It made me cringe to hear the No. 1 guy in the NFL draft, Steve Emtman, gush to a national TV audience yesterday, "It's great to be a Colt."
There was a time when there was nothing like being a Baltimore Colt. Great team every year. Great fans. Sold out stadium every week. An owner, Carroll Rosenbloom, who ran a good show. But it has never been the same since Bob Irsay became the owner and subsequently took the team to Indianapolis in 1984.
Emtman, the defensive tackle from the University of Washington, is assured of monetary riches, but he'll end up as frustrated as everyone else who plays for Irsay. Even with the top two picks in the draft -- No. 2 was linebacker Quentin Coryatt, of Texas A&M -- the Colts will find a way to fail. Does Emtman think it was an accident that the Colts were 1-15 last year?
"Things are different now," Emtman has said. Oh, really? Bob Irsay still owns the team and calls the major shots. Lawyer Mike Chernoff is still whispering in the boss's ear. Son Jimmy Irsay sits in the GM's chair. Ted Marchibroda is the coach. Sound different to you?
* Never have I pulled so hard for a horse or been as disappointed as I was with John the Bold's eighth-place finish in the Tesio Stakes at Pimlico Saturday.
John the Bold was going to run in the Kentucky Derby this Saturday, if he'd won here, which would have been beautiful. The colt's owner, Margaret McManus, and her husband, ABC-TV's Jim McKay, have done so much for racing and for many other great causes in Maryland.
The McKays (they also answer to McManus, if you prefer) will be all right, though. There may not be anyone in the world who has had a better course in how to handle the agony of defeat.
* The Yankees drew only 51,827 for three weekend dates with the Orioles, the largest being yesterday's 19,473 for New York's 3-1 win. If the teams had played here, they'd have drawn 140,000-plus. Did you ever think you'd see Baltimore outdraw New York like that?
* The motto on the cover of the Bullets' press guide -- You Gotta Believe -- looks pretty silly at this point. Next year the public should have a motto for the perennially disappointing Bullets, such as: You Gotta Give Us Something To Believe In.
* A letter in yesterday's sports section headlined "Opener a Bummer" confounds me. The writer wanted a big name singer to do the National Anthem at the Oriole opener instead of those who did it -- the Baltimore Symphony Orchestra and the Morgan State University choir.
It filled me with pride to see two great local organizations, the BSO and the Morgan choir, stride out on the field at Camden Yards that day and do the national anthem. How appropriate!
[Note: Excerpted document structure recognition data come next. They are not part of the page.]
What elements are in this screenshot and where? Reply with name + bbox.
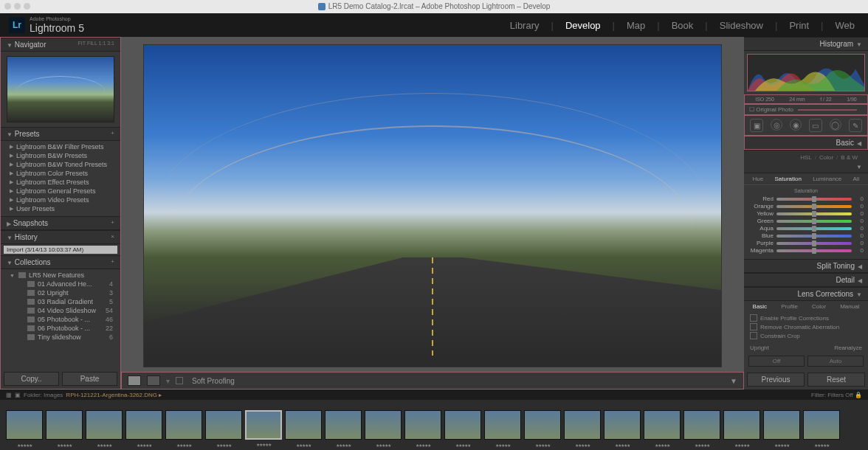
saturation-slider-magenta[interactable]: Magenta0 bbox=[748, 247, 864, 254]
preset-folder[interactable]: ▶ Lightroom B&W Toned Presets bbox=[10, 160, 120, 169]
redeye-tool-icon[interactable]: ◉ bbox=[790, 119, 802, 131]
collection-item[interactable]: 05 Photobook - ...46 bbox=[10, 315, 120, 324]
filmstrip-thumb[interactable]: ★★★★★ bbox=[86, 410, 123, 440]
module-book[interactable]: Book bbox=[667, 18, 698, 32]
filmstrip-thumb[interactable]: ★★★★★ bbox=[285, 410, 322, 440]
navigator-preview[interactable] bbox=[7, 56, 114, 122]
history-entry[interactable]: Import (3/14/13 10:03:37 AM) bbox=[4, 246, 117, 254]
preset-folder[interactable]: ▶ Lightroom Color Presets bbox=[10, 169, 120, 178]
loupe-view-button[interactable] bbox=[128, 375, 141, 386]
detail-header[interactable]: Detail◀ bbox=[744, 273, 868, 287]
filmstrip-thumb[interactable]: ★★★★★ bbox=[325, 410, 362, 440]
module-library[interactable]: Library bbox=[506, 18, 544, 32]
hsl-subtab-hue[interactable]: Hue bbox=[753, 176, 764, 182]
filmstrip-thumb[interactable]: ★★★★★ bbox=[644, 410, 681, 440]
filmstrip-thumb[interactable]: ★★★★★ bbox=[723, 410, 760, 440]
split-toning-header[interactable]: Split Toning◀ bbox=[744, 259, 868, 273]
lens-tab-profile[interactable]: Profile bbox=[781, 303, 798, 310]
histogram-graph[interactable] bbox=[747, 54, 865, 91]
soft-proof-checkbox[interactable] bbox=[176, 377, 183, 384]
previous-button[interactable]: Previous bbox=[747, 373, 805, 387]
copy-button[interactable]: Copy.. bbox=[4, 372, 59, 386]
hsl-subtab-saturation[interactable]: Saturation bbox=[774, 176, 801, 182]
module-slideshow[interactable]: Slideshow bbox=[715, 18, 768, 32]
filmstrip-thumb[interactable]: ★★★★★ bbox=[524, 410, 561, 440]
module-develop[interactable]: Develop bbox=[561, 18, 605, 32]
saturation-slider-orange[interactable]: Orange0 bbox=[748, 203, 864, 210]
lens-check[interactable]: Remove Chromatic Aberration bbox=[750, 322, 862, 331]
reset-button[interactable]: Reset bbox=[807, 373, 865, 387]
collection-set[interactable]: ▼ LR5 New Features bbox=[10, 271, 120, 280]
second-window-icon[interactable]: ▣ bbox=[15, 392, 21, 398]
filter-lock-icon[interactable]: 🔒 bbox=[855, 392, 862, 398]
history-header[interactable]: ▼ History× bbox=[1, 230, 120, 244]
filmstrip-thumb[interactable]: ★★★★★ bbox=[125, 410, 162, 440]
filmstrip-thumb[interactable]: ★★★★★ bbox=[683, 410, 720, 440]
preset-folder[interactable]: ▶ User Presets bbox=[10, 204, 120, 213]
saturation-slider-purple[interactable]: Purple0 bbox=[748, 240, 864, 246]
saturation-slider-red[interactable]: Red0 bbox=[748, 195, 864, 202]
filmstrip-thumb[interactable]: ★★★★★ bbox=[564, 410, 601, 440]
hsl-tab-bw[interactable]: B & W bbox=[841, 154, 858, 161]
compare-view-button[interactable] bbox=[147, 375, 160, 386]
preset-folder[interactable]: ▶ Lightroom Effect Presets bbox=[10, 178, 120, 187]
filmstrip-thumb[interactable]: ★★★★★ bbox=[404, 410, 441, 440]
hsl-subtab-all[interactable]: All bbox=[853, 176, 860, 182]
presets-header[interactable]: ▼ Presets+ bbox=[1, 127, 120, 141]
collection-item[interactable]: 01 Advanced He...4 bbox=[10, 280, 120, 288]
collection-item[interactable]: 03 Radial Gradient5 bbox=[10, 297, 120, 306]
lens-check[interactable]: Enable Profile Corrections bbox=[750, 314, 862, 322]
filmstrip-thumb[interactable]: ★★★★★ bbox=[803, 410, 840, 440]
saturation-slider-green[interactable]: Green0 bbox=[748, 218, 864, 224]
reanalyze-button[interactable]: Reanalyze bbox=[834, 345, 862, 351]
hsl-tab-color[interactable]: Color bbox=[819, 154, 833, 161]
lens-tab-manual[interactable]: Manual bbox=[840, 303, 859, 310]
snapshots-header[interactable]: ▶ Snapshots+ bbox=[1, 216, 120, 230]
saturation-slider-blue[interactable]: Blue0 bbox=[748, 232, 864, 239]
filmstrip-thumb[interactable]: ★★★★★ bbox=[165, 410, 202, 440]
filmstrip-thumb[interactable]: ★★★★★ bbox=[205, 410, 242, 440]
module-web[interactable]: Web bbox=[831, 18, 860, 32]
collections-header[interactable]: ▼ Collections+ bbox=[1, 255, 120, 269]
brush-tool-icon[interactable]: ✎ bbox=[849, 119, 862, 132]
preset-folder[interactable]: ▶ Lightroom General Presets bbox=[10, 187, 120, 195]
toolbar-menu-icon[interactable]: ▼ bbox=[730, 377, 737, 385]
paste-button[interactable]: Paste bbox=[62, 372, 117, 386]
module-map[interactable]: Map bbox=[622, 18, 650, 32]
basic-panel-header[interactable]: Basic◀ bbox=[744, 136, 868, 150]
saturation-slider-aqua[interactable]: Aqua0 bbox=[748, 225, 864, 232]
navigator-header[interactable]: ▼ Navigator FIT FILL 1:1 3:1 bbox=[1, 38, 120, 52]
collection-item[interactable]: 04 Video Slideshow54 bbox=[10, 306, 120, 315]
graduated-tool-icon[interactable]: ▭ bbox=[809, 119, 822, 132]
lens-check[interactable]: Constrain Crop bbox=[750, 331, 862, 340]
preset-folder[interactable]: ▶ Lightroom B&W Filter Presets bbox=[10, 142, 120, 151]
upright-off-button[interactable]: Off bbox=[748, 356, 805, 367]
radial-tool-icon[interactable]: ◯ bbox=[830, 119, 841, 131]
preset-folder[interactable]: ▶ Lightroom Video Presets bbox=[10, 195, 120, 204]
filmstrip-thumb[interactable]: ★★★★★ bbox=[484, 410, 521, 440]
grid-icon[interactable]: ▦ bbox=[6, 392, 12, 398]
main-photo-preview[interactable] bbox=[143, 44, 722, 367]
saturation-slider-yellow[interactable]: Yellow0 bbox=[748, 210, 864, 217]
histogram-header[interactable]: Histogram▼ bbox=[744, 37, 868, 51]
filters-off-button[interactable]: Filters Off bbox=[827, 392, 853, 398]
hsl-panel-header[interactable]: HSL/Color/B & W▼ bbox=[744, 150, 868, 173]
crop-tool-icon[interactable]: ▣ bbox=[750, 119, 763, 132]
spot-tool-icon[interactable]: ◎ bbox=[771, 119, 782, 131]
collection-item[interactable]: 06 Photobook - ...22 bbox=[10, 324, 120, 333]
filmstrip-thumb[interactable]: ★★★★★ bbox=[763, 410, 800, 440]
preset-folder[interactable]: ▶ Lightroom B&W Presets bbox=[10, 151, 120, 160]
upright-auto-button[interactable]: Auto bbox=[807, 356, 864, 367]
filmstrip-thumb[interactable]: ★★★★★ bbox=[46, 410, 83, 440]
filmstrip-thumb[interactable]: ★★★★★ bbox=[444, 410, 481, 440]
filmstrip-thumb[interactable]: ★★★★★ bbox=[245, 410, 282, 440]
lens-corrections-header[interactable]: Lens Corrections▼ bbox=[744, 287, 868, 301]
filmstrip-thumb[interactable]: ★★★★★ bbox=[6, 410, 43, 440]
filmstrip-thumb[interactable]: ★★★★★ bbox=[365, 410, 402, 440]
lens-tab-basic[interactable]: Basic bbox=[753, 303, 768, 310]
module-print[interactable]: Print bbox=[785, 18, 813, 32]
breadcrumb[interactable]: RPH-121221-Argentina-3262.DNG ▸ bbox=[66, 392, 162, 398]
collection-item[interactable]: Tiny slideshow6 bbox=[10, 333, 120, 342]
filmstrip-thumb[interactable]: ★★★★★ bbox=[604, 410, 641, 440]
hsl-tab-hsl[interactable]: HSL bbox=[800, 154, 812, 161]
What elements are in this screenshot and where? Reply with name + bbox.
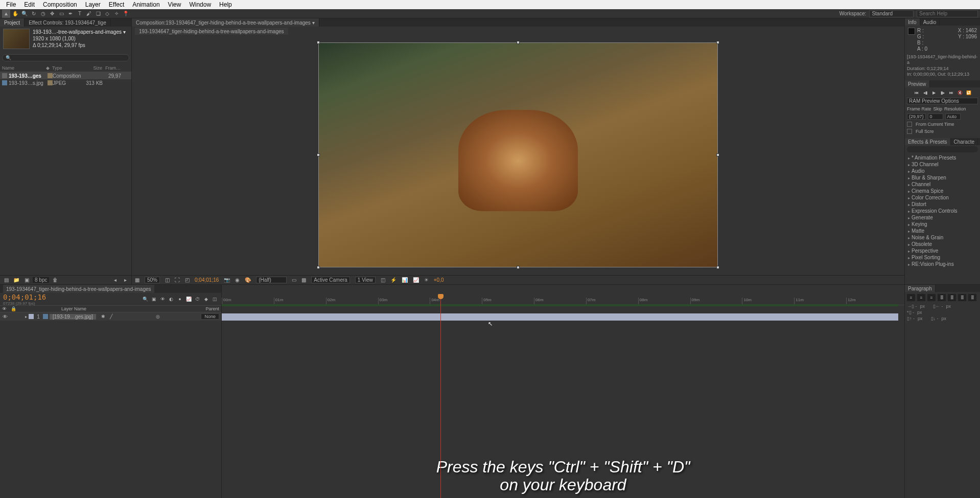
indent-right[interactable]: px [946,304,951,309]
visibility-toggle-icon[interactable]: 👁 [2,314,8,320]
effect-category[interactable]: RE:Vision Plug-ins [905,261,980,267]
roi-icon[interactable]: ▭ [292,277,296,283]
new-comp-icon[interactable]: ▣ [22,276,31,284]
effects-search-input[interactable] [907,146,978,152]
av-icon[interactable]: 👁 [2,306,7,311]
col-framerate[interactable]: Fram… [102,65,121,71]
timeline-track-area[interactable]: 00m 01m 02m 03m 04m 05m 06m 07m 08m 09m … [222,285,904,498]
parent-header[interactable]: Parent [205,306,219,311]
menu-composition[interactable]: Composition [39,1,81,8]
transform-handle[interactable] [716,266,719,269]
effect-category[interactable]: Keying [905,221,980,228]
transform-handle[interactable] [517,266,520,269]
effect-category[interactable]: Cinema Spice [905,188,980,194]
rectangle-tool-icon[interactable]: ▭ [57,10,65,18]
collapse-switch-icon[interactable]: ╱ [108,313,115,320]
lock-icon[interactable]: 🔒 [11,306,16,311]
transform-handle[interactable] [716,41,719,44]
brush-tool-icon[interactable]: 🖌 [85,10,93,18]
layer-duration-bar[interactable] [222,313,898,321]
tab-character[interactable]: Characte [951,138,978,145]
project-item-comp[interactable]: 193-193…ges Composition 29,97 [0,72,131,79]
col-size[interactable]: Size [81,65,102,71]
align-center-icon[interactable]: ≡ [917,294,925,301]
menu-effect[interactable]: Effect [105,1,128,8]
ram-preview-options[interactable]: RAM Preview Options [907,98,978,104]
graph-editor-icon[interactable]: 📈 [185,296,192,303]
last-frame-icon[interactable]: ⏭ [948,89,954,96]
new-folder-icon[interactable]: 📁 [12,276,20,284]
color-icon[interactable]: 🎨 [245,277,251,283]
bit-depth[interactable]: 8 bpc [33,277,49,283]
pixel-aspect-icon[interactable]: ◫ [381,277,385,283]
prev-frame-icon[interactable]: ◂▮ [922,89,928,96]
shy-switch-icon[interactable]: ✱ [100,313,107,320]
transform-handle[interactable] [517,41,520,44]
loop-icon[interactable]: 🔁 [966,89,972,96]
channel-icon[interactable]: ◉ [235,277,240,283]
selected-comp-name[interactable]: 193-193…-tree-wallpapers-and-images ▾ [33,29,126,35]
tab-audio[interactable]: Audio [920,18,940,26]
layer-switches[interactable]: ✱ ╱ [100,313,115,320]
snapshot-icon[interactable]: 📷 [224,277,230,283]
project-item-jpeg[interactable]: 193-193…s.jpg JPEG 313 KB [0,79,131,86]
twirl-icon[interactable]: ▸ [25,314,27,319]
draft-3d-icon[interactable]: ◫ [211,296,218,303]
effect-category[interactable]: Blur & Sharpen [905,174,980,181]
layer-name[interactable]: [193-19…ges.jpg] [50,314,96,320]
effect-category[interactable]: Generate [905,214,980,221]
frame-blend-icon[interactable]: ◐ [168,296,175,303]
layer-row[interactable]: 👁 ▸ 1 [193-19…ges.jpg] ✱ ╱ ◎ None [0,312,221,321]
align-right-icon[interactable]: ≡ [927,294,936,301]
menu-window[interactable]: Window [185,1,215,8]
comp-mini-icon[interactable]: ▣ [150,296,157,303]
transparency-icon[interactable]: ▩ [301,277,306,283]
scroll-left-icon[interactable]: ◂ [111,276,119,284]
reset-exposure-icon[interactable]: ☀ [424,277,429,283]
from-current-checkbox[interactable] [907,122,912,127]
roto-tool-icon[interactable]: ✧ [112,10,121,18]
aspect-icon[interactable]: ⛶ [175,277,180,283]
effect-category[interactable]: Audio [905,168,980,174]
col-label-icon[interactable]: ◆ [46,65,52,71]
effect-category[interactable]: Pixel Sorting [905,254,980,261]
space-before[interactable]: px [918,316,923,321]
workspace-select[interactable]: Standard [869,10,914,17]
composition-viewer[interactable] [132,35,904,275]
transform-handle[interactable] [317,153,320,156]
timeline-tab[interactable]: 193-1934647_tiger-hiding-behind-a-tree-w… [3,285,154,293]
canvas-preview[interactable] [318,42,718,267]
effect-category[interactable]: Matte [905,228,980,234]
transform-handle[interactable] [317,266,320,269]
first-frame-icon[interactable]: ⏮ [914,89,920,96]
effect-category[interactable]: Perspective [905,247,980,254]
space-after[interactable]: px [942,316,947,321]
pen-tool-icon[interactable]: ✒ [66,10,75,18]
composition-tab[interactable]: Composition: 193-1934647_tiger-hiding-be… [132,18,319,27]
grid-icon[interactable]: ▦ [135,277,139,283]
justify-left-icon[interactable]: ≣ [938,294,946,301]
indent-left[interactable]: px [920,304,925,309]
tab-effect-controls[interactable]: Effect Controls: 193-1934647_tige [25,18,111,27]
effect-category[interactable]: Expression Controls [905,208,980,214]
composition-subtab[interactable]: 193-1934647_tiger-hiding-behind-a-tree-w… [135,28,288,35]
auto-keyframe-icon[interactable]: ◆ [202,296,209,303]
next-frame-icon[interactable]: ▮▸ [940,89,946,96]
justify-center-icon[interactable]: ≣ [948,294,956,301]
fast-preview-icon[interactable]: ⚡ [390,277,396,283]
menu-help[interactable]: Help [215,1,236,8]
shy-icon[interactable]: 👁 [159,296,166,303]
transform-handle[interactable] [716,153,719,156]
view-layout-select[interactable]: 1 View [355,277,376,283]
type-tool-icon[interactable]: T [76,10,84,18]
justify-right-icon[interactable]: ≣ [958,294,966,301]
menu-layer[interactable]: Layer [81,1,105,8]
col-name[interactable]: Name [2,65,46,71]
rotation-tool-icon[interactable]: ↻ [30,10,38,18]
mask-icon[interactable]: ◰ [185,277,190,283]
scroll-right-icon[interactable]: ▸ [121,276,129,284]
time-ruler[interactable]: 00m 01m 02m 03m 04m 05m 06m 07m 08m 09m … [222,285,904,305]
puppet-tool-icon[interactable]: 📍 [122,10,130,18]
effect-category[interactable]: Distort [905,201,980,208]
eraser-tool-icon[interactable]: ◇ [103,10,111,18]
Big name singer my foot.
* The four-team Atlantic Coast Conference lacrosse tournament, won by favorite North Carolina, drew only a little over 7,000 at the University of Maryland Friday and Saturday nights. Bad weather held the crowds down. The tourney will come to Maryland next year anyway. It breaks even financially at College Park. It loses money down south.
* If you've never been exposed to the grace and beauty of top women's lacrosse -- some males prefer it to the men's game -- here's a suggestion: Go to Loyola College tomorrow at 3 p.m. and watch the Lady Greyhounds, who are ranked No. 4 in the nation, play Maryland, which is No. 2. The price of admission will appeal to lacrosse fans. It's free.
Says coach Diane Aikens, whose Loyola women beat Towson State Saturday, 9-7, while Maryland was beating Penn, 17-6: "This should be a terrific game. Only six teams are invited to the women's NCAA tournament. At this stage of the season we're battling to make the tournament."
* Look for Navy to beat Army in football again next year (Army was the only team Navy beat in 11 games last season). Navy, judging by Saturday's spring game, appears to have a good quarterback in Jim Kubiak. He completed 18 of 28 passes for 316 yards.
Two weeks ago I happened to be watching spring football at West Point. The QB there threw four straight interceptions. Army, which doesn't throw the ball anyway, can't even complete a pass in practice.